For their part, lawyers too are increasingly getting on board. When you give a lawyer a tool inside their beloved email program, that provides access to all the client information they could ever need, the value proposition is obvious.

It’s even better when the AI is smart enough to drive an adaptive experience. That’s the capability to recognise when a lawyer might need information even before they ask for it – surfacing relevant research, documents, and experts – the same way searches on Amazon return products, alongside reviews, ratings, and alternatives.

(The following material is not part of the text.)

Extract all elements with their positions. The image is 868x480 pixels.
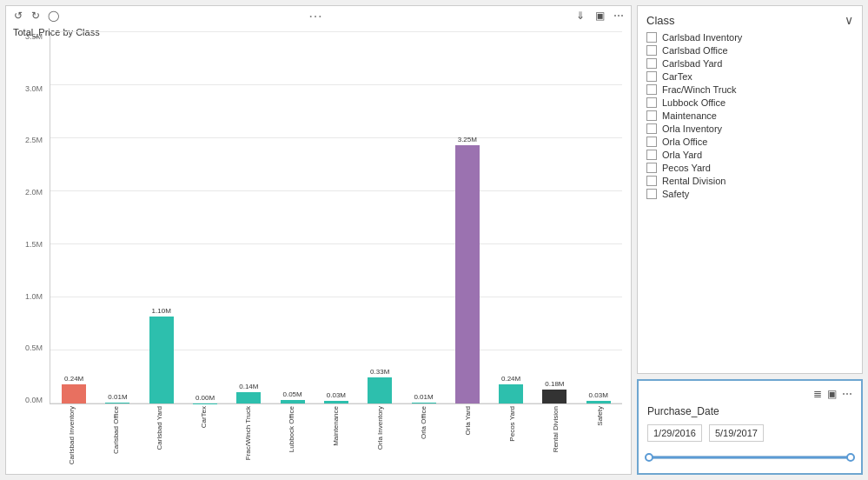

Finally, the level of transparency and collaboration law firm clients are necessitating today is increasingly making KM a requirement. Where the quintessential KM project has largely centered on bringing everything related to a matter together on an internal portal for lawyers, the logical progression is making this available for clients as well. Some of the most sophisticated law firms I’ve spoken with envision this will include not just documents but also budgets, invoices, and even accounts receivable (A/R).

Conclusion

Capturing and sharing knowledge with KM is naturally well-aligned with efficiency and client service. Many of the technological barriers to enabling KM programs are dissolving. Leading law firms are renewing their focus on KM because it’s never been easier, lawyers increasingly understand its potential to provide a competitive edge, and most important of all, clients are demanding it. The services law firms provide represent the epitome of knowledge work – as an industry it’s high time as industry we start setting new precedents in KM.

Chris Cartrett is the executive vice president at Aderant, a global industry leader in providing comprehensive business management software for law firms and other professional services organisations.